The study was conducted in two phases: in the first phase, 354 undergraduate participants (average age 19.69) answered some true or false questions related to age stereotypes. After responding to each question, participants were given the correct answer, along with an explanatory statement that varied depending which condition they had been assigned to (i.e., an educational statement about aging, a statement about intergenerational interaction, or both statements).
Participants then completed a variety of measures related to their perceptions and knowledge of aging. One week later, participants completed these same measures. A control group of participants completed the same measures at both times but responded to true or false questions about wallpaper instead of questions about aging.

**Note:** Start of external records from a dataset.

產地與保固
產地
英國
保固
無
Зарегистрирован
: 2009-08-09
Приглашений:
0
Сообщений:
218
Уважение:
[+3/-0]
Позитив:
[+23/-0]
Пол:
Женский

In both the initial and one-week follow-up assessments, participants in the aging conditions reported significantly greater aging knowledge and less negative age stereotypes than those in the control condition. Only in the initial assessment did participants in the aging condition report more negative age stereotypes. In the initial assessment, participants in the aging conditions reported significantly greater aging knowledge, less negative age stereotypes, and more positive age stereotypes than those in the control condition. In the one-week follow-up, aging knowledge and negative age stereotypes, but not positive stereotypes, remained significant.

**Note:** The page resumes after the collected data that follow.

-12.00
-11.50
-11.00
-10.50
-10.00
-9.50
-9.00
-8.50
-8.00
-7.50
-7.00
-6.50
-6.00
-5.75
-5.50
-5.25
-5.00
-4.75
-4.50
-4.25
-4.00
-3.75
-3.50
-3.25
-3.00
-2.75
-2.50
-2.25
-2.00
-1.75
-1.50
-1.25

The second phase of the study, designed to test generalizability of results, had 505 adults age 18 to 59 from the community complete the same procedure. In the initial assessment, community participants in the aging conditions reported more positive aging stereotypes, less negative attitudes toward older adults, and more aging knowledge than the control condition. In the one-week follow-up, only aging knowledge was greater for participants in the aging conditions.
This brief intervention was surprisingly effective in influencing younger adults’ perceptions of aging, regardless of whether the information was presented as educational or as intergenerational. Even though the effects didn’t last long, the results are promising, considering the amount of exposure adults have to youth-centered culture. The effect of the intervention was also not strong enough to influence behavioral intentions, such as the intention to donate money to help older adults or to sign an anti-age discrimination petition. However, this could change with greater exposure to positive age stereotypes.